## [Try it]
For this exercise, please reproduce the records below word for word, from the first line through the line with "mit Hardware basteln und".

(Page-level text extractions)
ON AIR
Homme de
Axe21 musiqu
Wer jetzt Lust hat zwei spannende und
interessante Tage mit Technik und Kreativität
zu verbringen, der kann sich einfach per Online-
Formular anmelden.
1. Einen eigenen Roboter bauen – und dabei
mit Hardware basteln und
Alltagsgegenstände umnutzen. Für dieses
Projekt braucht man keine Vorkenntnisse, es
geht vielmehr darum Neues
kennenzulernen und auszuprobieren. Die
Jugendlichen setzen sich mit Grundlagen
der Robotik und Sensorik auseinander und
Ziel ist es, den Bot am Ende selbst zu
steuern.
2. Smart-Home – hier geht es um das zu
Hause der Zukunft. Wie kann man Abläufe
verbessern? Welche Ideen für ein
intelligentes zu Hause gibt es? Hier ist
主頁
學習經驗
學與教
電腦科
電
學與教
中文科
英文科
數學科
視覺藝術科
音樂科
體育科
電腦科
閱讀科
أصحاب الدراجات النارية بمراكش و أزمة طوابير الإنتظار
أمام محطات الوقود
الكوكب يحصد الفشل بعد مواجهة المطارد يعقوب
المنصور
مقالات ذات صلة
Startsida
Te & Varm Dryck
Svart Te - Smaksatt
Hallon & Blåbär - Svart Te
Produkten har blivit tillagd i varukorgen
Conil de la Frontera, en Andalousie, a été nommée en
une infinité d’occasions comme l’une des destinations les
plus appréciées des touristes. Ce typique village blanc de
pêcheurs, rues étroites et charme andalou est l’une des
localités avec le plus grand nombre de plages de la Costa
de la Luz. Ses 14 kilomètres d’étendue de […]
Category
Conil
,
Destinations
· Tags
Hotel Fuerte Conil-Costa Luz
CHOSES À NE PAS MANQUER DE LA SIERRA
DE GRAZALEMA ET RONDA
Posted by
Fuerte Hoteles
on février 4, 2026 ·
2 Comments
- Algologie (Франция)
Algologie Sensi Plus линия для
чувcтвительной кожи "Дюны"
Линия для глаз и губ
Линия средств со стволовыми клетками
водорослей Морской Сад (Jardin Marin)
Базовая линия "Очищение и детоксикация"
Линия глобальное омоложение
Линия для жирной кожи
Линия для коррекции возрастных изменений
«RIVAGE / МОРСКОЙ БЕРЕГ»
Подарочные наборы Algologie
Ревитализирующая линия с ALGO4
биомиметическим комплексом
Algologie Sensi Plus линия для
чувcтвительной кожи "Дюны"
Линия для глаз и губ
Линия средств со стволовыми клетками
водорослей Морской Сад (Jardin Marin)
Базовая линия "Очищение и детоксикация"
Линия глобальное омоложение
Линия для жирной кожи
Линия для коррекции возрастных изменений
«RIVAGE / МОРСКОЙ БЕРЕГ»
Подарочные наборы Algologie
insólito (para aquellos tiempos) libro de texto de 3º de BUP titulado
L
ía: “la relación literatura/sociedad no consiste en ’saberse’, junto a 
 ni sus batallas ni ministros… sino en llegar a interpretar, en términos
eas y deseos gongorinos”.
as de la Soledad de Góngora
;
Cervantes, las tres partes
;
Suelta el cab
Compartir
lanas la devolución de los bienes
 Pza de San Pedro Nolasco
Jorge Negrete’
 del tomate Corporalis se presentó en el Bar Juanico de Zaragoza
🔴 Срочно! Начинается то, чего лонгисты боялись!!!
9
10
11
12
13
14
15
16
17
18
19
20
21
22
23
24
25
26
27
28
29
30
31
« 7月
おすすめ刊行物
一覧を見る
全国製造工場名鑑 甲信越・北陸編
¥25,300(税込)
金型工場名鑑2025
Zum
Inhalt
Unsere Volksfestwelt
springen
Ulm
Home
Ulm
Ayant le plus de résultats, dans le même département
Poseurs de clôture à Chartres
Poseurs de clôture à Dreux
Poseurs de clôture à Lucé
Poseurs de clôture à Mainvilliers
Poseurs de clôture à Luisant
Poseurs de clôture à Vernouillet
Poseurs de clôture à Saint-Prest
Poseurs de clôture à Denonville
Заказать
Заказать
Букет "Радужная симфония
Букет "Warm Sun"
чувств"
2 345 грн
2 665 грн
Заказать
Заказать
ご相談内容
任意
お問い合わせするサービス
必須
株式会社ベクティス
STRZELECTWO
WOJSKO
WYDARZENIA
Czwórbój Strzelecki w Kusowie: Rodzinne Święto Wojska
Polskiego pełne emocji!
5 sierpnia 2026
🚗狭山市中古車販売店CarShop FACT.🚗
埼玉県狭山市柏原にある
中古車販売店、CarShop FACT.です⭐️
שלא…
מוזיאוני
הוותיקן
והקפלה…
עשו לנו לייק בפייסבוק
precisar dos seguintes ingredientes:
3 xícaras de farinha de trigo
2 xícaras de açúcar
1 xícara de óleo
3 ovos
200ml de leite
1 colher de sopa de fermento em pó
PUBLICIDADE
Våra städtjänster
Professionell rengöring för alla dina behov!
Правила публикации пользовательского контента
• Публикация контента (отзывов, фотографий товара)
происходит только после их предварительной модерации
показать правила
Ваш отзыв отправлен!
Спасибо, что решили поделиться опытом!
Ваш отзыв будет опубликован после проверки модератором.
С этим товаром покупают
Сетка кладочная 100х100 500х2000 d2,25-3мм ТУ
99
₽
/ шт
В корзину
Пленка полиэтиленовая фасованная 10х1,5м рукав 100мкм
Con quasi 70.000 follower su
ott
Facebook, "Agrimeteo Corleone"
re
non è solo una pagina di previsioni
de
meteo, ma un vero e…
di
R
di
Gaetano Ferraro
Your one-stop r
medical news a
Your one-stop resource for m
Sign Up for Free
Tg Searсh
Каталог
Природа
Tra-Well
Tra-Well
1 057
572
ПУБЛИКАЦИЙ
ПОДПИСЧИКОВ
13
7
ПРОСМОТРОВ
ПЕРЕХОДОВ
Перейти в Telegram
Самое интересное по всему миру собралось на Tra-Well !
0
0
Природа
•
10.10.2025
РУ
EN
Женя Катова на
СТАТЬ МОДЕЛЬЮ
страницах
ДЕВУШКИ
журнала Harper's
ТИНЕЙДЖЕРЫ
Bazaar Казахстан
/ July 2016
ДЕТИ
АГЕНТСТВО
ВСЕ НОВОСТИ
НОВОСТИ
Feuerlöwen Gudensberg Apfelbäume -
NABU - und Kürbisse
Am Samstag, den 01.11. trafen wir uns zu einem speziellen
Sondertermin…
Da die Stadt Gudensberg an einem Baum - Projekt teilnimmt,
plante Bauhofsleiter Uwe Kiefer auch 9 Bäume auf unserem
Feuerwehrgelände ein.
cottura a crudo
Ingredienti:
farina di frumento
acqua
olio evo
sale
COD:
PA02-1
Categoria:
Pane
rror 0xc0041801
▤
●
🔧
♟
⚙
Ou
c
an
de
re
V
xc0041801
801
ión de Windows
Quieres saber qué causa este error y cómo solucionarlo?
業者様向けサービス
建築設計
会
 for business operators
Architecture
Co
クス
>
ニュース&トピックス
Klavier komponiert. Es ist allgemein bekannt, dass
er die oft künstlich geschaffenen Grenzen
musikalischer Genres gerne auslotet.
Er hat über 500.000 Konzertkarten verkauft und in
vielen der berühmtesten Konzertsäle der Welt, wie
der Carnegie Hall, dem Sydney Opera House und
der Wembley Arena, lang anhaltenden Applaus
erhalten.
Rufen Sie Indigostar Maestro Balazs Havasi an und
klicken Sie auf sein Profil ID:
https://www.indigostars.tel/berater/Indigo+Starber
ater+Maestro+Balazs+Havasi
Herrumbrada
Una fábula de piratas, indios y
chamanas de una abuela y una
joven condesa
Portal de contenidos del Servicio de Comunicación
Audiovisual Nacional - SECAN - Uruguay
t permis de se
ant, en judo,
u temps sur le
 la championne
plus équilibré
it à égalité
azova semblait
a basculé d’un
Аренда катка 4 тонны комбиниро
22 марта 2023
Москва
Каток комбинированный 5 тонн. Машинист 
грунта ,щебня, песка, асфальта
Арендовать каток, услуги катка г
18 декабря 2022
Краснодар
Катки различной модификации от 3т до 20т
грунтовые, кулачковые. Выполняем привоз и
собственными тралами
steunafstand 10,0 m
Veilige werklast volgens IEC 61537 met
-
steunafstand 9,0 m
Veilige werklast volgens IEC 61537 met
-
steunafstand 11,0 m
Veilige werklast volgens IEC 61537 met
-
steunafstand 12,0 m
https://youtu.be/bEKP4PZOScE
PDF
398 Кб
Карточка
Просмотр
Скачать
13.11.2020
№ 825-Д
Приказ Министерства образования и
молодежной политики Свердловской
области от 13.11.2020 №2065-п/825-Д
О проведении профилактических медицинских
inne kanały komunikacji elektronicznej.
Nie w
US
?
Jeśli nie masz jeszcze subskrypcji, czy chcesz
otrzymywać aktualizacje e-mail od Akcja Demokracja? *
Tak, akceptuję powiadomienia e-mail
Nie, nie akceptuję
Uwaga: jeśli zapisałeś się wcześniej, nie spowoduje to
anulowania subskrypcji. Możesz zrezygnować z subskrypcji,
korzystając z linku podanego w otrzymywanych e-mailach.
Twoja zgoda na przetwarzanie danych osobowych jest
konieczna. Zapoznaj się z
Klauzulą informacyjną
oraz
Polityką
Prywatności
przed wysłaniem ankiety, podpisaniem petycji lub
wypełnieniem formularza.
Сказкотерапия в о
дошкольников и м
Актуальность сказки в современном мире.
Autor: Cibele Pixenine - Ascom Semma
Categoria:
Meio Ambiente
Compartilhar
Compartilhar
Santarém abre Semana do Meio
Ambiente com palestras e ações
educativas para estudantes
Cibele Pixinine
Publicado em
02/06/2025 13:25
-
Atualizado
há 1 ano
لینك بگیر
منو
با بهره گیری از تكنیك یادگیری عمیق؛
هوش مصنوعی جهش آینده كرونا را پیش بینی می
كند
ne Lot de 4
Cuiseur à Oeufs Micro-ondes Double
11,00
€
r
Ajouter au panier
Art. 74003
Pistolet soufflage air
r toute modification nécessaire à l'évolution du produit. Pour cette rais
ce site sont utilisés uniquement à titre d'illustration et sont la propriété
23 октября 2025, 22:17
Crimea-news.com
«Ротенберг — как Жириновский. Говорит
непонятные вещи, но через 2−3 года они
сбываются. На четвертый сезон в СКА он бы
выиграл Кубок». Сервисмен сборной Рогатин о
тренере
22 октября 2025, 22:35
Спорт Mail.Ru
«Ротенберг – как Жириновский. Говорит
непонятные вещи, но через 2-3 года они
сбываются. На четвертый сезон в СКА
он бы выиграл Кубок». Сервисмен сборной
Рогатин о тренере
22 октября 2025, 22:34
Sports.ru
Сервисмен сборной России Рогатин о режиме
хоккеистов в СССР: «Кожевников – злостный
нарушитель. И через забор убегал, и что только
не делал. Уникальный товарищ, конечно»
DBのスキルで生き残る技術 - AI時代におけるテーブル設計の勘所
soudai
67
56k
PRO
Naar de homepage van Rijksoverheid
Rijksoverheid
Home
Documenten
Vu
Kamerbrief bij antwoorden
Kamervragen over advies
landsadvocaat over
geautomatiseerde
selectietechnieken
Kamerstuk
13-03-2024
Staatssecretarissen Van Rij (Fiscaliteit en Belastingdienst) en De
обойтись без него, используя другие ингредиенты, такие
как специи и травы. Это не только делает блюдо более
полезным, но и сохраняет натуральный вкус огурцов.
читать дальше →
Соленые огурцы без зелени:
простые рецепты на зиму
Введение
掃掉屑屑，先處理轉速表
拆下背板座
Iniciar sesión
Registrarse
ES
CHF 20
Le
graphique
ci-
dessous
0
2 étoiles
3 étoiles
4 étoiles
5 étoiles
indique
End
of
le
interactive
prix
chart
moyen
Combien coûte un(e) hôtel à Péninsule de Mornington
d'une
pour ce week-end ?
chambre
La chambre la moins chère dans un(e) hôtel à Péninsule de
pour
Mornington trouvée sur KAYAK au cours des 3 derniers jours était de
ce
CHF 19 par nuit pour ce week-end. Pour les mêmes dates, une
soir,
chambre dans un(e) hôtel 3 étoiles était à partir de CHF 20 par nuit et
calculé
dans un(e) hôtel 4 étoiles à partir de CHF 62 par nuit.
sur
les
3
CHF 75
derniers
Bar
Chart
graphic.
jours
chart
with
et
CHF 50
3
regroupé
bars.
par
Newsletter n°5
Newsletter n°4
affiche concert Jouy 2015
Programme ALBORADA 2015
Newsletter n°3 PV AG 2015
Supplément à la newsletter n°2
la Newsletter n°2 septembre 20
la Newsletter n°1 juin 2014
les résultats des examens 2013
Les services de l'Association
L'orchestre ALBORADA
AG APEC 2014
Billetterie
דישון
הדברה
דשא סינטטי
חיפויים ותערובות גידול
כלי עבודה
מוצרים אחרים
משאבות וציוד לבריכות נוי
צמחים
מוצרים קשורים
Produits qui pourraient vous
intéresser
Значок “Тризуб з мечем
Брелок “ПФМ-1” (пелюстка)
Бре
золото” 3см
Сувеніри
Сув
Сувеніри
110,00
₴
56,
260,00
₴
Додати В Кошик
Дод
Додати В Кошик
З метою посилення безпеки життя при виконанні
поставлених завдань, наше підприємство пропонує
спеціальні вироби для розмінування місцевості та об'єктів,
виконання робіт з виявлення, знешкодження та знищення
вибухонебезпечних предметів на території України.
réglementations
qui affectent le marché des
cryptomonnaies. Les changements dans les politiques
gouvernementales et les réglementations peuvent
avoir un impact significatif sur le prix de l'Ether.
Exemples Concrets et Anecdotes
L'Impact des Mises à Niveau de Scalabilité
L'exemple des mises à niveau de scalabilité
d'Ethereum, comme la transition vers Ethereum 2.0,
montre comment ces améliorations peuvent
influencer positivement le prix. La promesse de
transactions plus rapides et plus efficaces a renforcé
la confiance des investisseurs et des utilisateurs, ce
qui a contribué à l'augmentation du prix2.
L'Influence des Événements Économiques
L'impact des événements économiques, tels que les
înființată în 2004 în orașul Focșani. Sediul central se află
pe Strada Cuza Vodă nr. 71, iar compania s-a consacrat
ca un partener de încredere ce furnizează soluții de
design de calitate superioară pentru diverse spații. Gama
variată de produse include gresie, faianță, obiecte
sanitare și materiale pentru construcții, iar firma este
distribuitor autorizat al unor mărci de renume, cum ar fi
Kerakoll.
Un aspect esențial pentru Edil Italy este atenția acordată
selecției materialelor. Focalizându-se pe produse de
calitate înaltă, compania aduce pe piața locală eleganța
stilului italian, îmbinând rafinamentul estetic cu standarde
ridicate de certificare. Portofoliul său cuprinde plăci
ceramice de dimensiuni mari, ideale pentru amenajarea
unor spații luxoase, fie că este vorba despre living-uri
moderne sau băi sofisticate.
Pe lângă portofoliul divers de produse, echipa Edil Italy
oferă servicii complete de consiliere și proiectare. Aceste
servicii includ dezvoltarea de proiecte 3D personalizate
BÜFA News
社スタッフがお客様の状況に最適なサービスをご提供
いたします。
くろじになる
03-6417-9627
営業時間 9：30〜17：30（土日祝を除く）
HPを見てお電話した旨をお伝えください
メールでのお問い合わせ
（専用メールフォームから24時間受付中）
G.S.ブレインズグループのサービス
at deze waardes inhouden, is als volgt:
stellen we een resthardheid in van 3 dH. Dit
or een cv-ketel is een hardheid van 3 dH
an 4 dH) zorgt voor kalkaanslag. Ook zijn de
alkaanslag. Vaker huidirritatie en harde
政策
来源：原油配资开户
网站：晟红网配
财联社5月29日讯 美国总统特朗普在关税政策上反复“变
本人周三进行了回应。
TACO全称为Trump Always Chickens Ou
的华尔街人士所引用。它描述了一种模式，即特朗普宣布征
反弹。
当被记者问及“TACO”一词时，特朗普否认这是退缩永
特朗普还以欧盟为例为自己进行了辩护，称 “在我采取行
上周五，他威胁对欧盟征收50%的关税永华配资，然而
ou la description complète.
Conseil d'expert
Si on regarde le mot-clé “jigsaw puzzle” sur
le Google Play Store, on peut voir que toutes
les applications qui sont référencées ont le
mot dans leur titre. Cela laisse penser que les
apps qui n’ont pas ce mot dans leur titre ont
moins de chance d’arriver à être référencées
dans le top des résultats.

## [Response to this task]
ON AIR
Homme de
Axe21 musiqu
Wer jetzt Lust hat zwei spannende und
interessante Tage mit Technik und Kreativität
zu verbringen, der kann sich einfach per Online-
Formular anmelden.
1. Einen eigenen Roboter bauen – und dabei
mit Hardware basteln und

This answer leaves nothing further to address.